The magazine plans to continue to include photos of women “in provocative poses” but they’ll be more on par with a PG-13 rating. I’m not sure what that looks like but I’m guessing that the hottie on the hay bale with the straw teasingly between her teeth will now be wearing overalls over a flannel shirt.

    There will still be a Playmate of the Month but she will be fully clothed and, I’m just spitballin’ here, perhaps share a favorite recipe or demonstrate a few chaste yoga poses.

    Yes, this will take some getting used to.

    It fell to Cory Jones, a top editor, to make the trek to Hef’s mansion recently and ask, pretty please, if they could ditch the nudes. Cory Jones looks like a youngish hipster in his “New York Times” photo, the kind who would enjoy crushing Grandpa’s last guilty pleasure except for a nightly Klondike bar and hidden bottle of bourbon for when the wife goes to visit her sister.

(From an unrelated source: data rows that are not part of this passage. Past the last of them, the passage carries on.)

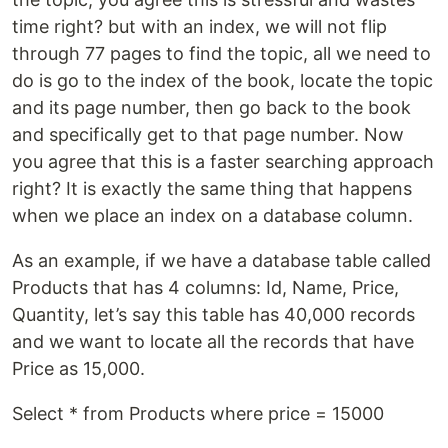
time right? but with an index, we will not flip
through 77 pages to find the topic, all we need to
do is go to the index of the book, locate the topic
and its page number, then go back to the book
and specifically get to that page number. Now
you agree that this is a faster searching approach
right? It is exactly the same thing that happens
when we place an index on a database column.
As an example, if we have a database table called
Products that has 4 columns: Id, Name, Price,
Quantity, let’s say this table has 40,000 records
and we want to locate all the records that have
Price as 15,000.
Select * from Products where price = 15000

    If you think that sounds too old, consider that ever since the magazine famously dropped nudes from its website a few months ago, traffic has quadrupled and the average age of site visitors dropped from 47 to 30.

    Yes. Younger men just hate having to wade through all those dumb nudes to get to the jump page for the article on “The Morality of Quentin Tarantino’s Violence” or similar thoughtful analysis.

    “Ugh,” they say with a Puritanical sigh. “I just want a superb deconstruction of film violence and I have to wade past a bunch of pictures of some blonde churning butter with her naked bum in the air. I mean, really, who needs the triglycerides?”

    Dropping nudity made numbers go up? I was confused until a “New York Times” article broke it down for me. See without nudity, the content became SFO (safe for work) and could be shared and linked via social media. Facebook and Twitter won’t let you post anything with nudity. (But, yes, it’s still OK to show pix of your new assault weapon with the merry status update: “Trespassers will be shot; survivors will be shot again.” Ahhhh. Murica.)

    Hef, now 89, told the Hipster to delete the nudes with his blessing which means that soon the magazine he devoted his notoriously naughty life to will be fanned out at doctor’s offices and Great Clips everywhere right side of “Taste of Home.”

    And then he wandered away to get his Klondike.